With Webster’s endorsement the Pension Office hired Paul as a laborer and messenger. Several years later he purchased property on L Street near Eighteenth Street, on the northwest side of the city. Over the next decade he reunited with his freed children; his son John resided with him for some time and his daughter Frances lived next door with her two sons.8 During Paul’s time at the Department of the Interior he met a man named John Brooks Russell, a history enthusiast and writer. Fascinated by Paul’s life and his intimate associations with famous figures Russell transcribed the stories for publication “in almost [Paul’s] own language.”9 In 1865 Jennings’s A Colored Man’s Reminiscences of James Madison first appeared in book form. Though contemporaries often overlooked its importance because of Jennings’s formerly enslaved status, historians today consider it the first White House memoir. Jennings spoke gently of his former owners but he did not mince words regarding Dolley Madison’s famous act of historic preservation: “It has often been stated in print, that when Mrs.
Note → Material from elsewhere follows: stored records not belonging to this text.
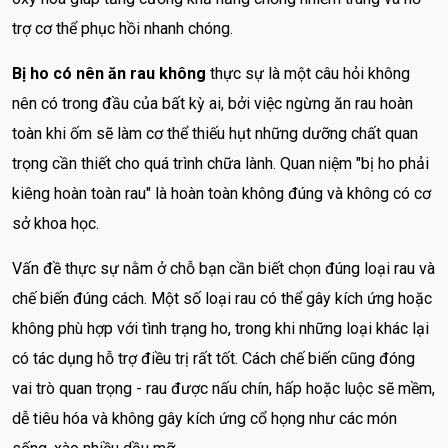
trợ cơ thể phục hồi nhanh chóng.
Bị ho có nên ăn rau không
thực sự là một câu hỏi không
nên có trong đầu của bất kỳ ai, bởi việc ngừng ăn rau hoàn
toàn khi ốm sẽ làm cơ thể thiếu hụt những dưỡng chất quan
trọng cần thiết cho quá trình chữa lành. Quan niệm "bị ho phải
kiêng hoàn toàn rau" là hoàn toàn không đúng và không có cơ
sở khoa học.
Vấn đề thực sự nằm ở chỗ bạn cần biết chọn đúng loại rau và
chế biến đúng cách. Một số loại rau có thể gây kích ứng hoặc
không phù hợp với tình trạng ho, trong khi những loại khác lại
có tác dụng hỗ trợ điều trị rất tốt. Cách chế biến cũng đóng
vai trò quan trọng - rau được nấu chín, hấp hoặc luộc sẽ mềm,
dễ tiêu hóa và không gây kích ứng cổ họng như các món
Madison escaped from the White House, she cut out from the frame the large portrait of Washington…and carried it off. This is totally false.”10 According to Jennings’s account the First Lady gathered some items, stashed silver in her handbag, and quickly escaped with her enslaved lady's maid Sukey and Charles Carroll.11 While Dolley ordered the removal of the painting, the president’s steward Jean-Pierre Sioussat and gardener Thomas McGraw actually took it down and “sent it off on a wagon” out of harm’s way.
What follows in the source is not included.